For the Record: Joseph Leidy

In the early 1800s, scientists began understanding the value of the microscope in medical research.

While studying medicine at Penn, Joseph Leidy trained in microscopy, the science of using a microscope to view tiny objects too small to be seen with the naked eye.

After earning his medical degree from Penn in 1844, he practiced medicine for several years before pursuing his greatest love: medical investigative procedures.

Leidy devoted his career to the study of living organisms, and revolutionized the medical profession through his research methods, medical discoveries, and teaching.

In just the first few years of his career, he became known as the nation’s foremost microscopist. Leidy’s impressive production of papers resulted in more than 800 scientific articles published during his lifetime.

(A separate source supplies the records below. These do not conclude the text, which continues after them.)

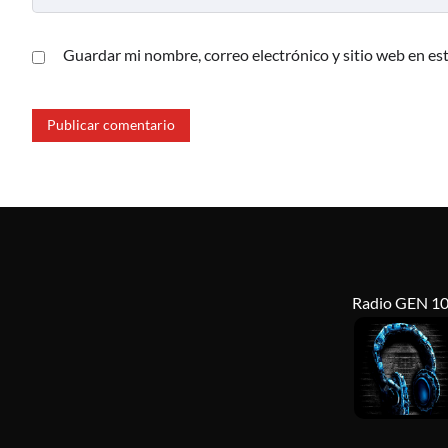
Guardar mi nombre, correo electrónico y sitio web en es
Radio GEN 10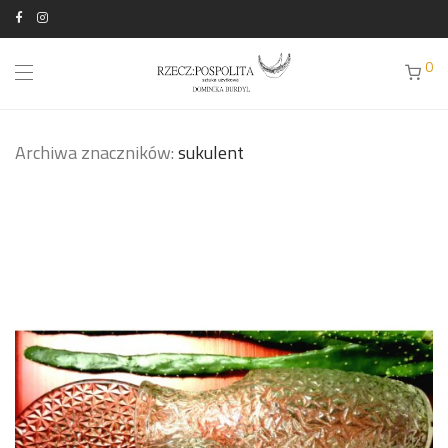
0
Archiwa znaczników:
sukulent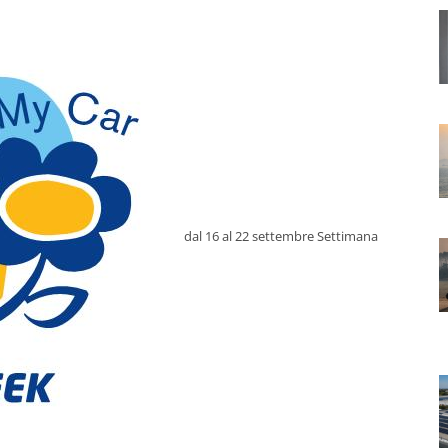
dal 16 al 22 settembre Settimana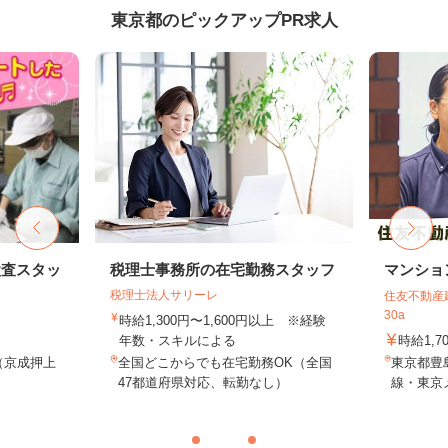
東京都のピックアップPR求人
検査スタッ
税理士事務所の在宅勤務スタッフ
マンショ
税理士法人サリーレ
住友不動産建
30a
時給1,300円〜1,600円以上 ※経験
年数・スキルによる
時給1,7
1（京成押上
全国どこからでも在宅勤務OK（全国
東京都豊
.
47都道府県対応、転勤なし）
線・東京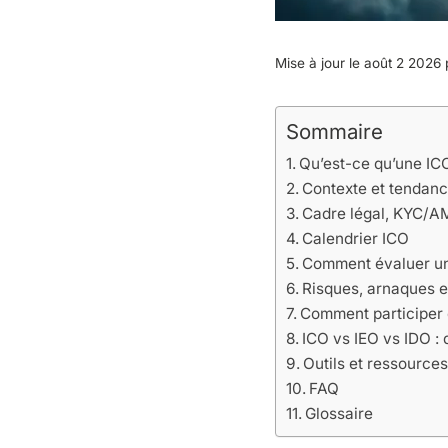
Mise à jour le août 2 2026
Sommaire
Qu’est-ce qu’une IC
Contexte et tendan
Cadre légal, KYC/AM
Calendrier ICO
Comment évaluer un
Risques, arnaques et
Comment participer 
ICO vs IEO vs IDO : 
Outils et ressources
FAQ
Glossaire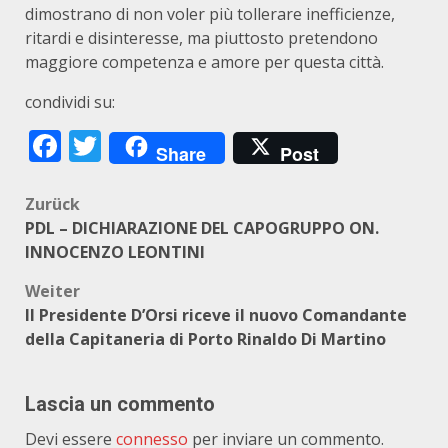
dimostrano di non voler più tollerare inefficienze,
ritardi e disinteresse, ma piuttosto pretendono
maggiore competenza e amore per questa città.
condividi su:
Facebook
Twitter
Share
Post
Beitragsnavigation
Zurück
PDL – DICHIARAZIONE DEL CAPOGRUPPO ON.
INNOCENZO LEONTINI
Weiter
Il Presidente D’Orsi riceve il nuovo Comandante
della Capitaneria di Porto Rinaldo Di Martino
Lascia un commento
Devi essere
connesso
per inviare un commento.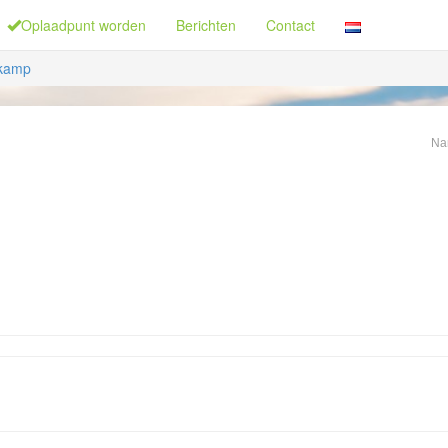
Oplaadpunt worden
Berichten
Contact
kamp
Na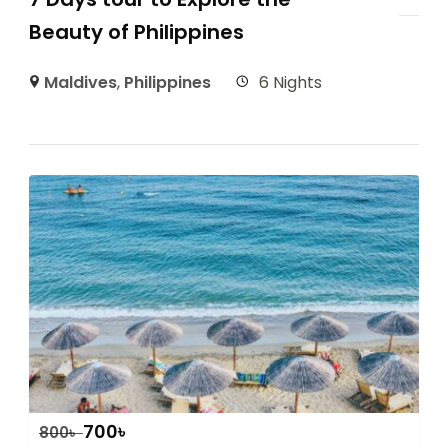
Beauty of Philippines
Maldives
,
Philippines
6 Nights
700
৳
800
৳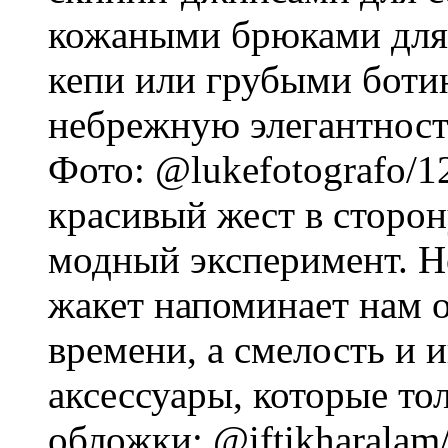
кожаными брюками для 
кепи или грубыми ботин
небрежную элегантность
Фото: @lukefotografo/1
красивый жест в сторон
модный эксперимент. Но
жакет напоминает нам о
времени, а смелость и
аксессуары, которые то
обложки: @iftikharala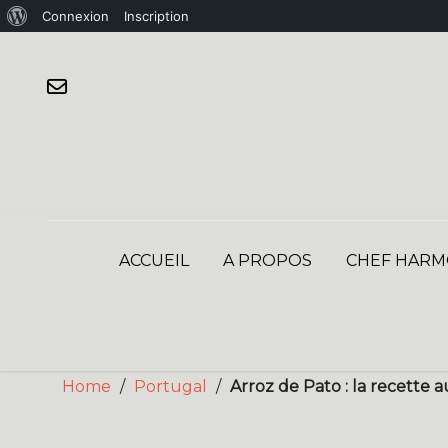
À
Connexion
Inscription
Skip
propos
to
de
content
WordPress
ACCUEIL
A PROPOS
CHEF HARM
Home
/
Portugal
/
Arroz de Pato : la recette 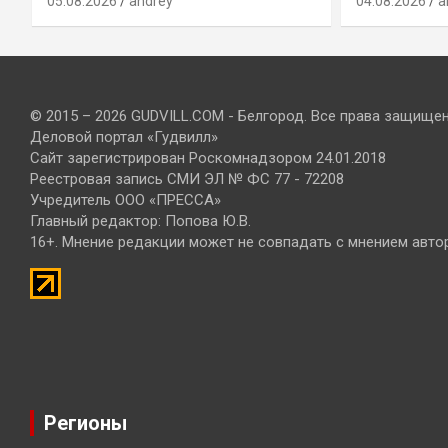
05.08.2026
andrey
04.08.2026
a
© 2015 – 2026 GUDVILL.COM - Белгород. Все права защище
Деловой портал «Гудвилл»
Сайт зарегистрирован Роскомнадзором 24.01.2018
Реестровая запись СМИ ЭЛ № ФС 77 - 72208
Учредитель ООО «ПРЕССА»
Главный редактор: Попова Ю.В.
16+. Мнение редакции может не совпадать с мнением авто
Регионы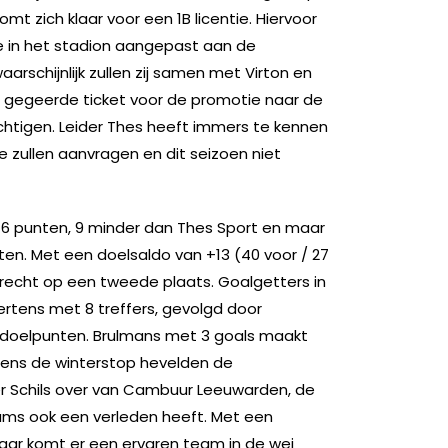
mt zich klaar voor een 1B licentie. Hiervoor
te in het stadion aangepast aan de
schijnlijk zullen zij samen met Virton en
el gegeerde ticket voor de promotie naar de
tigen. Leider Thes heeft immers te kennen
e zullen aanvragen en dit seizoen niet
6 punten, 9 minder dan Thes Sport en maar
ten. Met een doelsaldo van +13 (40 voor / 27
recht op een tweede plaats. Goalgetters in
ertens met 8 treffers, gevolgd door
 doelpunten. Brulmans met 3 goals maakt
jdens de winterstop hevelden de
r Schils over van Cambuur Leeuwarden, de
ams ook een verleden heeft. Met een
jaar komt er een ervaren team in de wei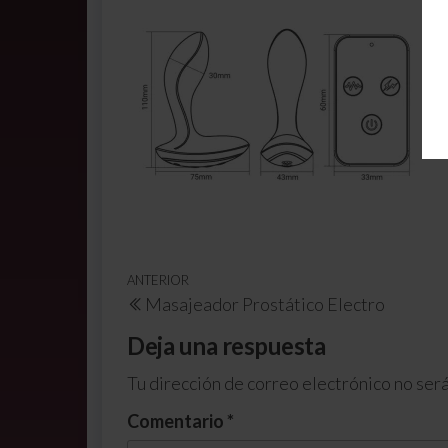
ANTERIOR
Masajeador Prostático Electro
Deja una respuesta
Tu dirección de correo electrónico no será
Comentario
*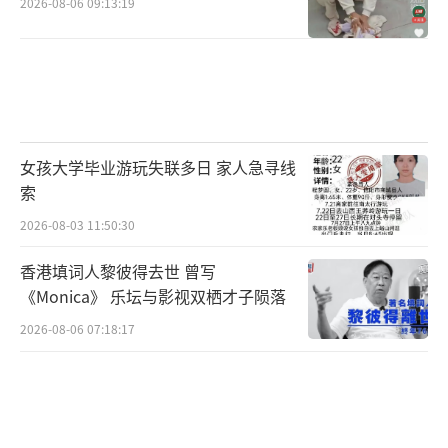
2026-08-06 09:13:19
女孩大学毕业游玩失联多日 家人急寻线
索
2026-08-03 11:50:30
香港填词人黎彼得去世 曾写
《Monica》 乐坛与影视双栖才子陨落
2026-08-06 07:18:17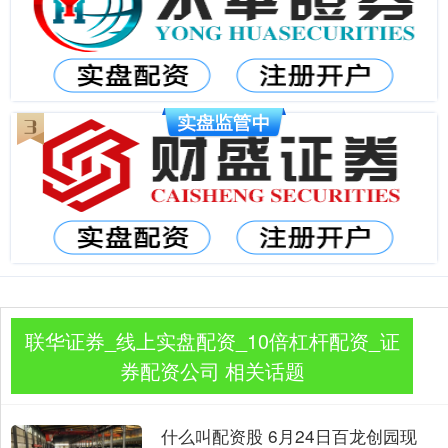
联华证券_线上实盘配资_10倍杠杆配资_证
券配资公司 相关话题
什么叫配资股 6月24日百龙创园现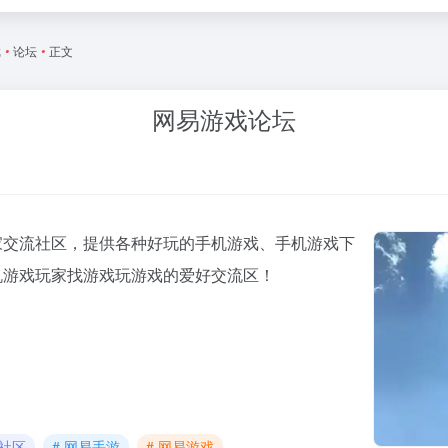
戏
•
论坛
•
正文
网易游戏论坛
家交流社区，提供各种好玩的手机游戏、手机游戏下
机游戏玩家找游戏玩游戏的爱好交流区！
游社区
# 网易手游
# 网易游戏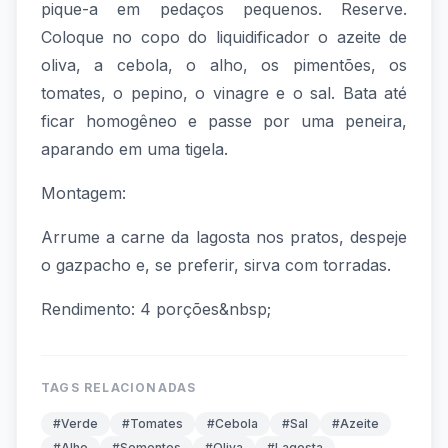
pique-a em pedaços pequenos. Reserve.
Coloque no copo do liquidificador o azeite de
oliva, a cebola, o alho, os pimentões, os
tomates, o pepino, o vinagre e o sal. Bata até
ficar homogêneo e passe por uma peneira,
aparando em uma tigela.
Montagem:
Arrume a carne da lagosta nos pratos, despeje
o gazpacho e, se preferir, sirva com torradas.
Rendimento: 4 porções&nbsp;
TAGS RELACIONADAS
#Verde
#Tomates
#Cebola
#Sal
#Azeite
#Alho
#Sementes
#Oliva
#Lagosta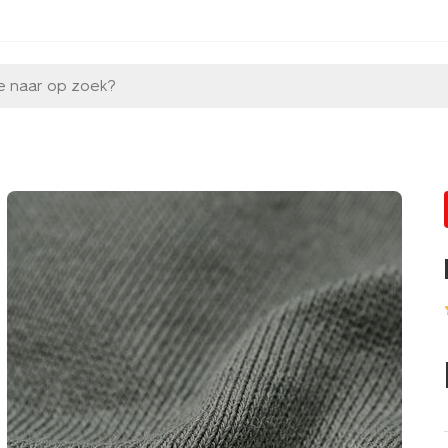
e naar op zoek?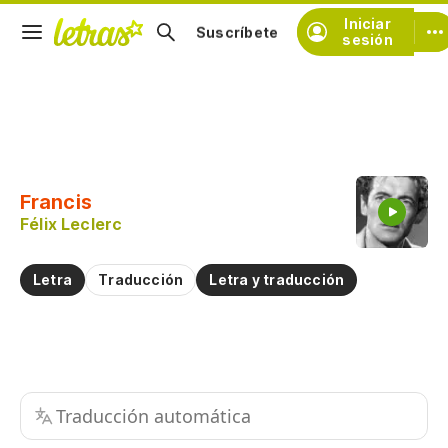
Iniciar
Suscríbete
sesión
Copiar fragmento
Copiar toda la letra
Francis
Practicar la pronunciación de
Félix Leclerc
Comentar sobre este fragmento
Letra
Traducción
Letra y traducción
Traducción automática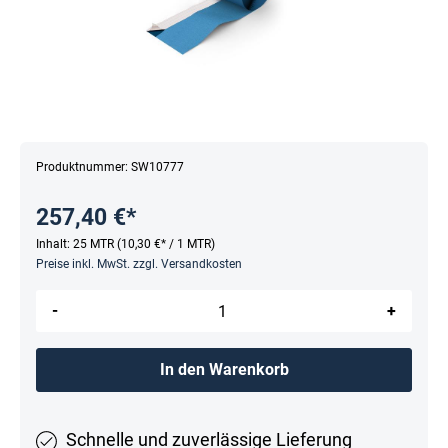
Produktnummer:
SW10777
257,40 €*
Inhalt:
25 MTR
(10,30 €* / 1 MTR)
Preise inkl. MwSt. zzgl. Versandkosten
-
+
In den Warenkorb
Schnelle und zuverlässige Lieferung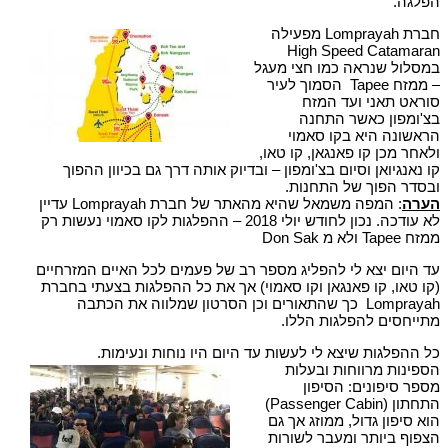
הפלגה.
חברת Lomprayah מפעילה
High Speed Catamaran
במסלול שנראה כמו חצי מעגל
– ממזח Tapee הסמוך לעיר
סוראט תאני ועד המזח
בצ'ומפון כאשר התחנה
הראשונה היא בקו סאמוי
ולאחר מכן קו פאנגאן, קו טאו,
קו נאנגיואן וסיום בצ'ומפון – ובדיוק אותה דרך גם בכיוון ההפוך
ובסדר הפוך של התחנות.
הערה
: המפה משמאל שהיא מהאתר של חברת Lomprayah עדיין
לא עודכה. נכון לחודש יולי 2018 – ההפלגות לקו סאמוי נעשות רק
ממזח Tapee ולא מ Don Sak
עד היום יצא לי להפליג מספר רב של פעמים לכל האיים המזרחיים
(קו טאו, קו פאנגאן וקו סאמוי) אך את כל ההפלגות בצעתי בחברת
Lomprayah כך שהתאורים וכן הסרטון שמלווה את הכתבה
מתייחסים להפלגות הללו.
כל ההפלגות שיצא לי לעשות עד היום היו נוחות ונעימות.
הספינות מרווחות ובעלות
מספר סיפונים: הסיפון
התחתון (Passenger Cabin)
הוא סיפון גדול, ממוזג אך גם
הצפוף ביותר ומעבר לשורות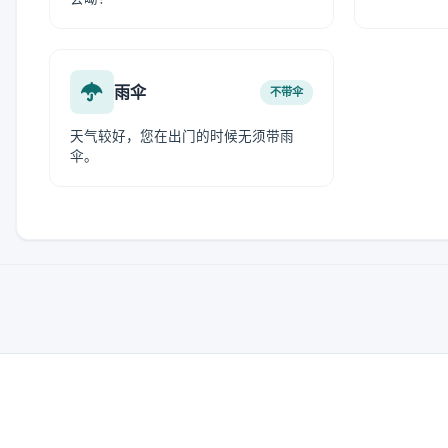
雨伞
不带伞
天气较好，您在出门的时候无须带雨
伞。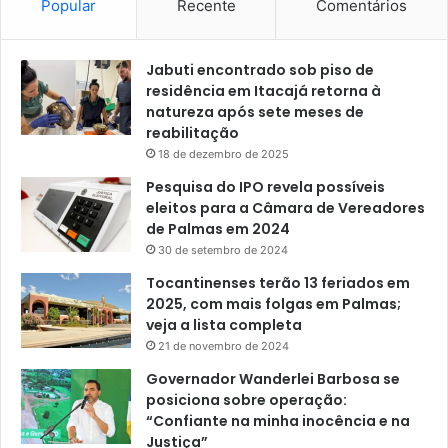
Popular
Recente
Comentários
Jabuti encontrado sob piso de
residência em Itacajá retorna à
natureza após sete meses de
reabilitação
18 de dezembro de 2025
Pesquisa do IPO revela possíveis
eleitos para a Câmara de Vereadores
de Palmas em 2024
30 de setembro de 2024
Tocantinenses terão 13 feriados em
2025, com mais folgas em Palmas;
veja a lista completa
21 de novembro de 2024
Governador Wanderlei Barbosa se
posiciona sobre operação:
“Confiante na minha inocência e na
Justiça”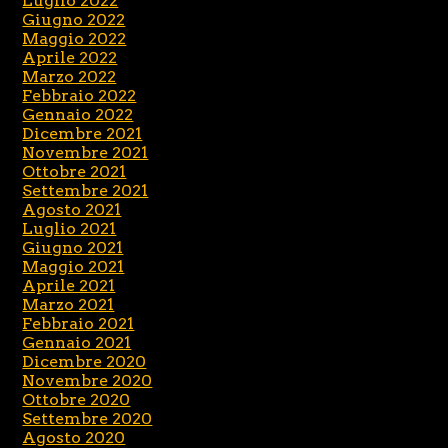
Luglio 2022
Giugno 2022
Maggio 2022
Aprile 2022
Marzo 2022
Febbraio 2022
Gennaio 2022
Dicembre 2021
Novembre 2021
Ottobre 2021
Settembre 2021
Agosto 2021
Luglio 2021
Giugno 2021
Maggio 2021
Aprile 2021
Marzo 2021
Febbraio 2021
Gennaio 2021
Dicembre 2020
Novembre 2020
Ottobre 2020
Settembre 2020
Agosto 2020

Leidy is believed to be the first person to help solve a murder mystery by using a microscope in forensic medicine. In 1846, he examined blood on the shirt of an accused murderer and determined that the blood was from a human and not the blood of a chicken, as the suspect had claimed. The suspect later confessed to the murder.

Through examinations of fossils found on the West Coast, he discovered many extinct species. And, even before Charles Darwin published his theory of evolution and natural selection, Leidy had written about variations of species, the disappearance of old species, and the appearance of new species. Leidy was an early supporter of Darwin’s theory when it was published in 1859.

Leidy is credited with determining that the parasitic disease trichinosis was caused by eating raw or undercooked pork or wild game, and that cooking the meats longer would kill the parasites.

Leidy’s microscope (pictured) is housed among the collections of the University Archives and Records Center.

A Penn professor of anatomy, Leidy also founded the Department of Biology in 1885, which he chaired until his death in 1891 at the age of 67.